START Extracted data
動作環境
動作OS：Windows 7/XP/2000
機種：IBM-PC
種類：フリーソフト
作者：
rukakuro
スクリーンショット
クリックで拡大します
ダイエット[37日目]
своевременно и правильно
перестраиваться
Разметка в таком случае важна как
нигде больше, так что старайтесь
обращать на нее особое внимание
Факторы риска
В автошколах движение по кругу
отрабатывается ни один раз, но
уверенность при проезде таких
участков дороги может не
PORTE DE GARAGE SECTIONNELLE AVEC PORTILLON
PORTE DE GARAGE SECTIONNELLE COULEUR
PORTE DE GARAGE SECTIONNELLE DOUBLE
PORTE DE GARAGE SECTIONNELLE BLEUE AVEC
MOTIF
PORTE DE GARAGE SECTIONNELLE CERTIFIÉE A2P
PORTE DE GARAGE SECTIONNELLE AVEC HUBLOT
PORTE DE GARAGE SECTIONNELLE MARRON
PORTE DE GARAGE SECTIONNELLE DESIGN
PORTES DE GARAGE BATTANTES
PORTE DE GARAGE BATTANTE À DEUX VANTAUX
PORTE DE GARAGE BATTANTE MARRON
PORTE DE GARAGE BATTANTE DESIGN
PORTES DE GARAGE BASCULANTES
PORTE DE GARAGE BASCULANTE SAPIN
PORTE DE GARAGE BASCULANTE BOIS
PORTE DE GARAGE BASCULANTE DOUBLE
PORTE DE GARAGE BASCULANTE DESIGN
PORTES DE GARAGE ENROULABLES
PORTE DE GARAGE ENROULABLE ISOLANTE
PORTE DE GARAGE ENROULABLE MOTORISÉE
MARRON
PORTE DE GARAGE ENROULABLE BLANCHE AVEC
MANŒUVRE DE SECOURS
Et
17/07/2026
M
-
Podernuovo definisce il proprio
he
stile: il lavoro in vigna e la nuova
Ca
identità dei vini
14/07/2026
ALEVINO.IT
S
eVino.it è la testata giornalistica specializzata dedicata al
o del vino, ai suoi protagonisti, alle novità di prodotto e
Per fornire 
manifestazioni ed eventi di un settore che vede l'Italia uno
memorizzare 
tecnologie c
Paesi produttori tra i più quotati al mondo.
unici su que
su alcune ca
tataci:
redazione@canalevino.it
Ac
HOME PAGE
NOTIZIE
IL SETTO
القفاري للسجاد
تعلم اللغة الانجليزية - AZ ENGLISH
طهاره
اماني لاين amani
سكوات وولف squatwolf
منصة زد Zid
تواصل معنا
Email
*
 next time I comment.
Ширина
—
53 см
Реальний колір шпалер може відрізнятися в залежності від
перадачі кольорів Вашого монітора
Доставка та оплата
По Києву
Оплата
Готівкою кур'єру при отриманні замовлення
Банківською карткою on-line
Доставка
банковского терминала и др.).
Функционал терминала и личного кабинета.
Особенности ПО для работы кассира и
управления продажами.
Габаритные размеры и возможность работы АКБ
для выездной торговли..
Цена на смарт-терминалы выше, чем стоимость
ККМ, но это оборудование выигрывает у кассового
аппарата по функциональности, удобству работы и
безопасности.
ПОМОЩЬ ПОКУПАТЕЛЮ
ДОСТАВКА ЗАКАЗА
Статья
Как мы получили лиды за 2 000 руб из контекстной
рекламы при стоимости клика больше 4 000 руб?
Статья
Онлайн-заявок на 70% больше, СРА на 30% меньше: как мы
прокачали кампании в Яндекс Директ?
END Extracted data
Starting with the line with "своевременно и правильно" above and going on through the line with "для выездной торговли..", transcribe every line exactly, both ends included, and add nothing.

__Final answer__.
своевременно и правильно
перестраиваться
Разметка в таком случае важна как
нигде больше, так что старайтесь
обращать на нее особое внимание
Факторы риска
В автошколах движение по кругу
отрабатывается ни один раз, но
уверенность при проезде таких
участков дороги может не
PORTE DE GARAGE SECTIONNELLE AVEC PORTILLON
PORTE DE GARAGE SECTIONNELLE COULEUR
PORTE DE GARAGE SECTIONNELLE DOUBLE
PORTE DE GARAGE SECTIONNELLE BLEUE AVEC
MOTIF
PORTE DE GARAGE SECTIONNELLE CERTIFIÉE A2P
PORTE DE GARAGE SECTIONNELLE AVEC HUBLOT
PORTE DE GARAGE SECTIONNELLE MARRON
PORTE DE GARAGE SECTIONNELLE DESIGN
PORTES DE GARAGE BATTANTES
PORTE DE GARAGE BATTANTE À DEUX VANTAUX
PORTE DE GARAGE BATTANTE MARRON
PORTE DE GARAGE BATTANTE DESIGN
PORTES DE GARAGE BASCULANTES
PORTE DE GARAGE BASCULANTE SAPIN
PORTE DE GARAGE BASCULANTE BOIS
PORTE DE GARAGE BASCULANTE DOUBLE
PORTE DE GARAGE BASCULANTE DESIGN
PORTES DE GARAGE ENROULABLES
PORTE DE GARAGE ENROULABLE ISOLANTE
PORTE DE GARAGE ENROULABLE MOTORISÉE
MARRON
PORTE DE GARAGE ENROULABLE BLANCHE AVEC
MANŒUVRE DE SECOURS
Et
17/07/2026
M
-
Podernuovo definisce il proprio
he
stile: il lavoro in vigna e la nuova
Ca
identità dei vini
14/07/2026
ALEVINO.IT
S
eVino.it è la testata giornalistica specializzata dedicata al
o del vino, ai suoi protagonisti, alle novità di prodotto e
Per fornire 
manifestazioni ed eventi di un settore che vede l'Italia uno
memorizzare 
tecnologie c
Paesi produttori tra i più quotati al mondo.
unici su que
su alcune ca
tataci:
redazione@canalevino.it
Ac
HOME PAGE
NOTIZIE
IL SETTO
القفاري للسجاد
تعلم اللغة الانجليزية - AZ ENGLISH
طهاره
اماني لاين amani
سكوات وولف squatwolf
منصة زد Zid
تواصل معنا
Email
*
 next time I comment.
Ширина
—
53 см
Реальний колір шпалер може відрізнятися в залежності від
перадачі кольорів Вашого монітора
Доставка та оплата
По Києву
Оплата
Готівкою кур'єру при отриманні замовлення
Банківською карткою on-line
Доставка
банковского терминала и др.).
Функционал терминала и личного кабинета.
Особенности ПО для работы кассира и
управления продажами.
Габаритные размеры и возможность работы АКБ
для выездной торговли..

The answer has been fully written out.